P. Gorbachov tenía poco peso político a su vuelta de Forós.


R. Gorbachov podía haber hecho muchas cosas, pero eso hubiera supuesto un riesgo para su vida particular, y a él no le gustaba el riesgo. A Gorbachov le gusta gozar de la vida. Entregó el poder no para salvar a la gente, sino para salvarse él. Sea por lo que fuere, no era capaz de una acción decidida. Envió a la cárcel a quien podía apoyarle y no tenía intención de promover el socialismo ni el poder soviético.


P. ¿Estuvo Gorbachov realmente incomunicado en la dacha de Forós mientras ustedes actuaban en Moscú?

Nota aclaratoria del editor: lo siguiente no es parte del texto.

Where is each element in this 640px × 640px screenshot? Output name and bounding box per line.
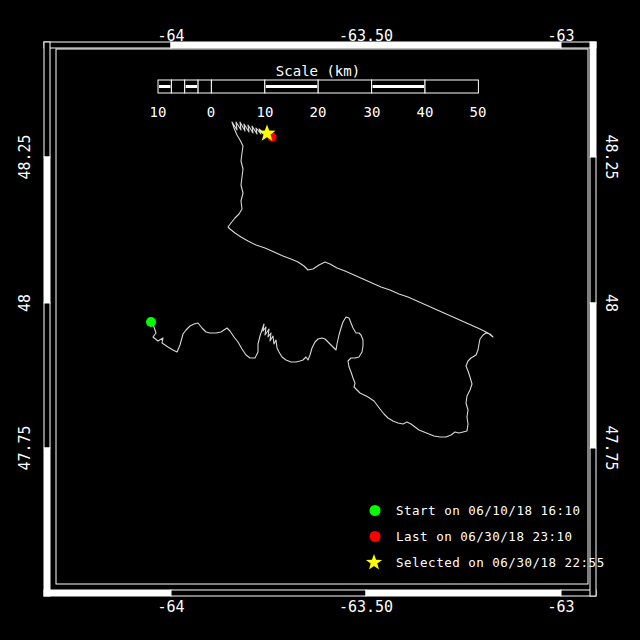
scalebar-num-5: 40	[417, 104, 434, 120]
frame-zebra-segment	[44, 590, 171, 596]
map-window: -64 -63.50 -63 -64 -63.50 -63 48.25 48 4…	[0, 0, 640, 640]
frame-zebra-segment	[590, 448, 596, 596]
axis-label-left-lat-2: 48	[16, 294, 34, 312]
frame-zebra-segment	[590, 303, 596, 448]
map-canvas	[0, 0, 640, 640]
frame-zebra-segment	[44, 303, 50, 448]
scalebar-segment	[198, 80, 211, 93]
axis-label-bottom-lon-1: -64	[157, 598, 184, 616]
axis-label-left-lat-3: 47.75	[16, 425, 34, 470]
legend-label-selected: Selected on 06/30/18 22:55	[396, 555, 605, 570]
frame-zebra-segment	[366, 590, 561, 596]
legend-marker-2	[366, 554, 382, 569]
axis-label-top-lon-2: -63.50	[339, 27, 393, 45]
axis-label-right-lat-3: 47.75	[602, 425, 620, 470]
legend-label-last: Last on 06/30/18 23:10	[396, 529, 573, 544]
scalebar-segment-stripe	[186, 85, 197, 88]
frame-zebra-segment	[44, 42, 50, 157]
legend-marker-1	[370, 531, 381, 542]
axis-label-top-lon-1: -64	[157, 27, 184, 45]
axis-label-top-lon-3: -63	[547, 27, 574, 45]
scalebar-num-0: 10	[150, 104, 167, 120]
start-marker	[146, 317, 156, 327]
scalebar-num-6: 50	[470, 104, 487, 120]
scalebar-segment	[211, 80, 264, 93]
scalebar-segment-stripe	[373, 85, 424, 88]
scalebar-segment	[171, 80, 184, 93]
axis-label-right-lat-1: 48.25	[602, 134, 620, 179]
legend-marker-0	[370, 505, 381, 516]
scalebar-num-4: 30	[364, 104, 381, 120]
scalebar-num-3: 20	[310, 104, 327, 120]
scalebar-segment-stripe	[266, 85, 317, 88]
frame-zebra-segment	[171, 590, 366, 596]
axis-label-bottom-lon-2: -63.50	[339, 598, 393, 616]
frame-zebra-segment	[44, 157, 50, 303]
scalebar-segment-stripe	[159, 85, 170, 88]
scalebar-title: Scale (km)	[276, 63, 360, 79]
legend-label-start: Start on 06/10/18 16:10	[396, 503, 581, 518]
scalebar-segment	[425, 80, 478, 93]
frame-zebra-segment	[44, 448, 50, 596]
frame-zebra-segment	[590, 42, 596, 157]
track-path	[151, 122, 493, 437]
frame-zebra-segment	[44, 42, 171, 48]
axis-label-bottom-lon-3: -63	[547, 598, 574, 616]
scalebar-num-1: 0	[207, 104, 215, 120]
scalebar-num-2: 10	[257, 104, 274, 120]
axis-label-left-lat-1: 48.25	[16, 134, 34, 179]
axis-label-right-lat-2: 48	[602, 294, 620, 312]
frame-zebra-segment	[590, 157, 596, 303]
scalebar-segment	[318, 80, 371, 93]
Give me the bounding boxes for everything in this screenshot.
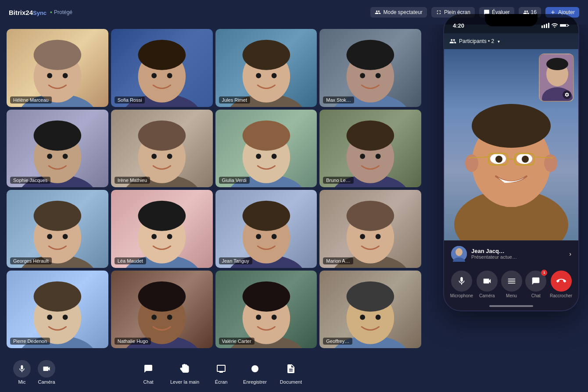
signal-bars-icon — [541, 23, 549, 28]
svg-point-71 — [376, 234, 381, 239]
phone-menu-icon — [501, 271, 522, 292]
svg-point-28 — [47, 153, 52, 159]
screen-button[interactable]: Écran — [212, 360, 230, 385]
svg-point-11 — [167, 73, 172, 78]
video-cell-12: Marion A… — [319, 190, 421, 268]
phone-camera-button[interactable]: Caméra — [477, 271, 498, 298]
phone-mic-icon — [451, 271, 472, 292]
phone-endcall-button[interactable]: Raccrocher — [550, 271, 572, 298]
video-cell-5: Sophie Jacques — [7, 110, 108, 188]
participant-name-6: Irène Mathieu — [115, 177, 150, 184]
video-cell-15: Valérie Carter — [215, 271, 317, 349]
document-icon — [282, 360, 300, 378]
phone-mini-cam — [539, 53, 574, 102]
video-cell-2: Sofia Rossi — [111, 29, 213, 107]
video-cell-8: Bruno Le… — [319, 110, 421, 188]
phone-mic-button[interactable]: Microphone — [450, 271, 473, 298]
phone-chat-button[interactable]: 1 Chat — [525, 271, 546, 298]
svg-point-76 — [47, 314, 52, 320]
svg-point-82 — [151, 314, 157, 320]
svg-point-70 — [360, 234, 365, 239]
svg-point-16 — [256, 73, 261, 78]
video-cell-7: Giulia Verdi — [215, 110, 317, 188]
chat-icon — [140, 360, 157, 378]
phone-controls-row: Microphone Caméra Menu 1 Chat Raccro — [444, 267, 578, 302]
person-silhouette-6 — [111, 110, 213, 188]
svg-point-52 — [47, 234, 52, 239]
svg-point-96 — [251, 365, 258, 372]
participant-name-15: Valérie Carter — [219, 338, 255, 345]
svg-point-4 — [47, 73, 52, 78]
presenter-chevron-icon[interactable]: › — [569, 250, 571, 257]
chat-label: Chat — [143, 379, 153, 385]
presenter-info: Jean Jacq… Présentateur actue… — [471, 248, 565, 260]
svg-point-15 — [242, 40, 290, 70]
person-silhouette-7 — [215, 110, 317, 188]
svg-point-109 — [495, 156, 502, 163]
participant-name-7: Giulia Verdi — [219, 177, 250, 184]
record-button[interactable]: Enregistrer — [243, 360, 267, 385]
svg-point-106 — [544, 154, 557, 172]
participant-name-16: Geoffrey… — [323, 338, 352, 345]
record-icon — [246, 360, 264, 378]
svg-point-77 — [63, 314, 68, 320]
raise-hand-icon — [176, 360, 194, 378]
svg-point-17 — [271, 73, 276, 78]
person-silhouette-8 — [319, 110, 421, 188]
svg-point-104 — [472, 104, 551, 148]
phone-endcall-label: Raccrocher — [550, 293, 572, 298]
camera-button[interactable]: Caméra — [38, 360, 55, 385]
person-silhouette-14 — [111, 271, 213, 349]
participant-name-8: Bruno Le… — [323, 177, 354, 184]
person-silhouette-1 — [7, 29, 108, 107]
svg-point-94 — [360, 314, 365, 320]
person-silhouette-9 — [7, 190, 108, 268]
phone-endcall-icon — [551, 271, 572, 292]
document-button[interactable]: Document — [280, 360, 302, 385]
svg-point-59 — [167, 234, 172, 239]
svg-point-10 — [151, 73, 157, 78]
person-silhouette-16 — [319, 271, 421, 349]
phone-menu-label: Menu — [506, 293, 517, 298]
phone-menu-button[interactable]: Menu — [501, 271, 522, 298]
screen-icon — [212, 360, 230, 378]
brand-name: Bitrix24Sync — [9, 9, 47, 16]
mic-button[interactable]: Mic — [13, 360, 31, 385]
video-area: Hélène MarceauSofia RossiJules RimetMax … — [0, 25, 426, 353]
phone-participants-bar[interactable]: Participants • 2 ▾ — [444, 33, 578, 49]
video-cell-3: Jules Rimet — [215, 29, 317, 107]
person-silhouette-3 — [215, 29, 317, 107]
svg-point-110 — [522, 156, 529, 163]
video-cell-13: Pierre Dedenon — [7, 271, 108, 349]
mic-icon — [13, 360, 31, 378]
svg-point-29 — [63, 153, 68, 159]
spectator-mode-button[interactable]: Mode spectateur — [370, 7, 427, 18]
phone-status-icons — [541, 22, 570, 29]
video-cell-14: Nathalie Hugo — [111, 271, 213, 349]
brand-area: Bitrix24Sync Protégé — [9, 9, 72, 16]
svg-point-35 — [167, 153, 172, 159]
svg-point-41 — [271, 153, 276, 159]
chat-button[interactable]: Chat — [140, 360, 157, 385]
svg-point-64 — [256, 234, 261, 239]
svg-point-87 — [242, 281, 290, 311]
svg-point-58 — [151, 234, 157, 239]
participants-icon — [449, 38, 456, 45]
raise-hand-button[interactable]: Lever la main — [170, 360, 199, 385]
svg-point-75 — [34, 281, 81, 311]
svg-point-88 — [256, 314, 261, 320]
person-silhouette-10 — [111, 190, 213, 268]
svg-point-119 — [546, 58, 568, 70]
participant-name-11: Jean Tanguy — [219, 257, 252, 264]
svg-rect-99 — [560, 25, 566, 27]
person-silhouette-2 — [111, 29, 213, 107]
mini-cam-settings-icon[interactable] — [563, 90, 571, 99]
svg-point-89 — [271, 314, 276, 320]
camera-label: Caméra — [38, 379, 55, 385]
bottom-center-controls: Chat Lever la main Écran Enregistrer Doc… — [140, 360, 302, 385]
svg-point-51 — [34, 201, 81, 231]
bottom-bar: Mic Caméra Chat Lever la main Écran — [0, 353, 426, 392]
person-silhouette-5 — [7, 110, 108, 188]
svg-point-105 — [465, 154, 478, 172]
svg-point-47 — [376, 153, 381, 159]
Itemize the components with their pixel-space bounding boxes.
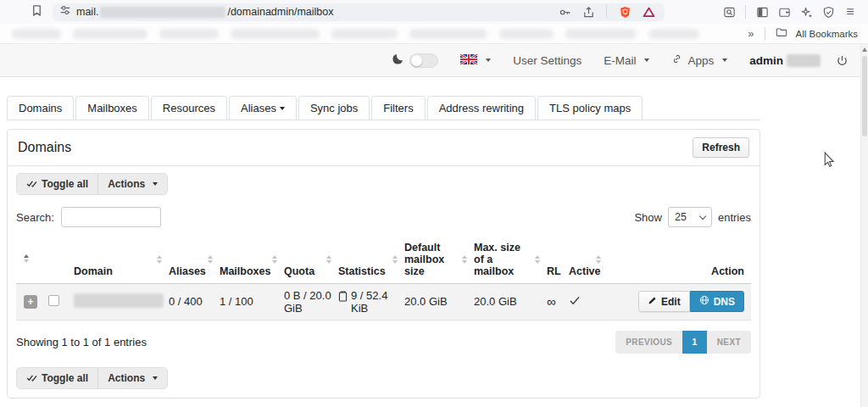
menu-icon[interactable]: ≡ <box>841 3 860 21</box>
moon-icon <box>392 53 404 68</box>
panel-header: Domains Refresh <box>8 130 760 166</box>
main-content: Domains Mailboxes Resources Aliases Sync… <box>7 96 760 399</box>
header-mailboxes[interactable]: Mailboxes <box>216 236 281 283</box>
sidebar-toggle-icon[interactable] <box>753 3 771 21</box>
globe-icon <box>699 295 709 308</box>
extension-triangle-icon[interactable] <box>639 3 658 21</box>
bookmark-item-redacted[interactable] <box>159 29 219 39</box>
row-expand-button[interactable]: + <box>24 295 37 309</box>
tab-domains[interactable]: Domains <box>7 96 74 120</box>
bookmark-item-redacted[interactable] <box>409 29 487 39</box>
bookmark-item-redacted[interactable] <box>565 29 637 39</box>
sort-icon <box>24 254 30 263</box>
bookmark-item-redacted[interactable] <box>499 29 554 39</box>
all-bookmarks-label[interactable]: All Bookmarks <box>796 29 859 39</box>
url-bar[interactable]: mail. /domainadmin/mailbox <box>53 3 665 21</box>
tab-bar: Domains Mailboxes Resources Aliases Sync… <box>7 96 760 120</box>
cell-aliases: 0 / 400 <box>165 283 216 320</box>
bookmark-icon <box>31 4 43 20</box>
logged-in-user: admin <box>749 54 821 67</box>
tab-sync-jobs[interactable]: Sync jobs <box>298 96 370 120</box>
toggle-all-button-bottom[interactable]: Toggle all <box>17 368 97 388</box>
share-button[interactable] <box>579 3 598 21</box>
dark-mode-control <box>392 53 438 68</box>
bottom-actions-group: Toggle all Actions <box>16 367 168 389</box>
actions-dropdown-button[interactable]: Actions <box>97 174 167 194</box>
leo-ai-sparkle-icon[interactable] <box>797 3 815 21</box>
header-expand[interactable] <box>16 236 45 283</box>
sort-icon <box>272 255 277 264</box>
sort-icon <box>326 255 331 264</box>
caret-down-icon <box>153 182 158 186</box>
tab-aliases[interactable]: Aliases <box>229 96 297 120</box>
saved-password-button[interactable] <box>555 3 574 21</box>
bookmark-item-redacted[interactable] <box>12 29 61 39</box>
url-host-redacted <box>100 7 225 18</box>
header-rl[interactable]: RL <box>543 236 565 283</box>
tab-resources[interactable]: Resources <box>151 96 227 120</box>
scroll-up-arrow[interactable] <box>862 47 867 52</box>
header-statistics[interactable]: Statistics <box>335 236 401 283</box>
sort-icon <box>535 255 540 264</box>
header-aliases[interactable]: Aliases <box>165 236 216 283</box>
tab-tls-policy-maps[interactable]: TLS policy maps <box>537 96 643 120</box>
dns-button[interactable]: DNS <box>690 291 744 312</box>
nav-email-dropdown[interactable]: E-Mail <box>604 54 649 67</box>
pagination-page-1[interactable]: 1 <box>682 331 707 354</box>
page-length-select[interactable]: 25 <box>668 207 712 227</box>
sort-icon <box>157 255 162 264</box>
pencil-icon <box>648 296 657 308</box>
header-max-mailbox-size[interactable]: Max. size of a mailbox <box>470 236 543 283</box>
row-checkbox[interactable] <box>48 295 59 306</box>
bookmark-button[interactable] <box>27 3 46 21</box>
bookmarks-overflow-chevron[interactable]: » <box>748 27 754 40</box>
site-permissions-icon[interactable] <box>59 4 71 20</box>
bookmark-item-redacted[interactable] <box>648 29 699 39</box>
header-default-mailbox-size[interactable]: Default mailbox size <box>401 236 470 283</box>
bookmark-item-redacted[interactable] <box>331 29 398 39</box>
header-active[interactable]: Active <box>565 236 604 283</box>
dark-mode-toggle[interactable] <box>409 53 438 68</box>
username-redacted <box>787 54 821 67</box>
row-action-group: Edit DNS <box>638 291 744 312</box>
edit-button[interactable]: Edit <box>638 291 690 312</box>
scrollbar-thumb[interactable] <box>862 56 867 137</box>
wallet-icon[interactable] <box>775 3 793 21</box>
cell-rl: ∞ <box>543 283 565 320</box>
bookmark-item-redacted[interactable] <box>73 29 147 39</box>
sort-icon <box>208 255 213 264</box>
reader-search-icon[interactable] <box>720 3 738 21</box>
header-quota[interactable]: Quota <box>281 236 335 283</box>
pagination: PREVIOUS 1 NEXT <box>615 331 751 354</box>
refresh-button[interactable]: Refresh <box>693 137 749 158</box>
mouse-cursor <box>824 152 835 172</box>
bookmark-item-redacted[interactable] <box>231 29 320 39</box>
pagination-next[interactable]: NEXT <box>707 331 751 354</box>
sort-icon <box>392 255 398 264</box>
table-info-text: Showing 1 to 1 of 1 entries <box>16 336 147 348</box>
cell-default-mailbox-size: 20.0 GiB <box>401 283 470 320</box>
nav-user-settings[interactable]: User Settings <box>513 54 581 67</box>
uk-flag-icon <box>460 54 477 67</box>
nav-apps-dropdown[interactable]: Apps <box>671 53 727 67</box>
actions-dropdown-button-bottom[interactable]: Actions <box>97 368 167 388</box>
tab-mailboxes[interactable]: Mailboxes <box>75 96 149 120</box>
bookmarks-bar: » All Bookmarks <box>0 24 868 44</box>
tab-address-rewriting[interactable]: Address rewriting <box>427 96 536 120</box>
table-header-row: Domain Aliases Mailboxes Quota Statistic… <box>16 236 751 283</box>
caret-down-icon <box>644 59 649 62</box>
header-action: Action <box>604 236 751 283</box>
tab-filters[interactable]: Filters <box>371 96 425 120</box>
domain-name-redacted <box>74 293 164 308</box>
page-scrollbar[interactable] <box>860 44 868 407</box>
shield-check-icon[interactable] <box>819 3 837 21</box>
logout-power-icon[interactable] <box>832 51 851 70</box>
search-input[interactable] <box>61 207 161 227</box>
header-domain[interactable]: Domain <box>70 236 165 283</box>
show-label: Show <box>634 211 662 224</box>
brave-shields-icon[interactable] <box>615 3 634 21</box>
toggle-all-button[interactable]: Toggle all <box>17 174 97 194</box>
pagination-previous[interactable]: PREVIOUS <box>615 331 682 354</box>
search-label: Search: <box>16 211 54 224</box>
language-selector[interactable] <box>460 54 491 67</box>
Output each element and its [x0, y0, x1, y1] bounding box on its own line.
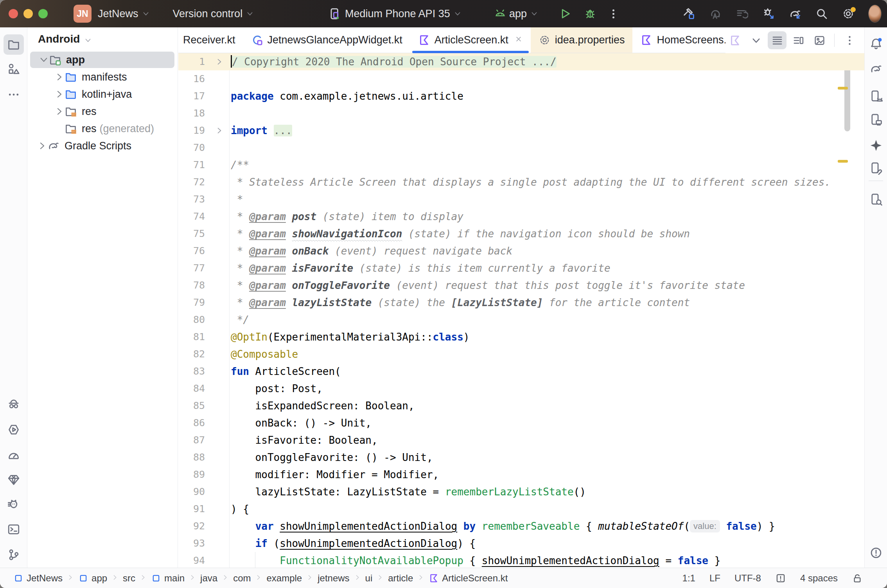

R. Sobre esto hay muchos mitos. Es verdad que di la orden de cortarle las comunicaciones, me refiero a aquellas con las que hubiera podido tomar medidas especiales, pero si hubiera querido comunicarse con alguien, lo hubiera hecho. En el patio tenía un coche, y a las cinco de la tarde, cuando mis colegas se marcharon de Forós, mandó que llamaran a Moscú desde ahí. Los nuestros habían tratado de convencerle de que se pusiera al frente del movimiento, pero él se lo pensó y dijo que se encontraba mal, que tenía lumbago y que se quedaba, y, al darles la mano a los visitantes para despedirse, les dijo: 'Que os lleve el demonio, hacedlo', lo que les sorprendió mucho. Si hubieran ganado los gekachepistas, Gorbachov hubiera estado con ellos. Si perdían, en contra suya. El 18 de agosto, cuando le dijeron a Gorbachov que iban a salvar el país, él preguntó qué iba a pasar con Yeltsin. Le dijeron que Yeltsin volvía aquella noche de Kazajistán. Yeltsin, de hecho, estaba borracho y volaba en un avión militar hacia Moscú, y después de aterrizar, se fue a su dacha en Arjánguelskoe. Gorbachov dijo que si Yeltsin estaba en libertad, no haríamos nada. No puedo decir que exigiera el arresto de Yeltsin, pero se puede interpretar así. Gorbachov se interesó por Yeltsin y, cuando comprendió que no teníamos ningún plan represivo respecto a él, mis colegas observaron incluso cierto desencanto en su rostro. No teníamos intención de arrestar a Yeltsin. Nos pusimos en contacto con su escolta por la noche y la reforzamos. Gorbachov entendía que Yeltsin sería la figura central de la que dependía el éxito. Luego, cuando los nuestros se fueron de Forós, pidió la cena, un buen vino tinto y se puso a mirar una comedia televisiva.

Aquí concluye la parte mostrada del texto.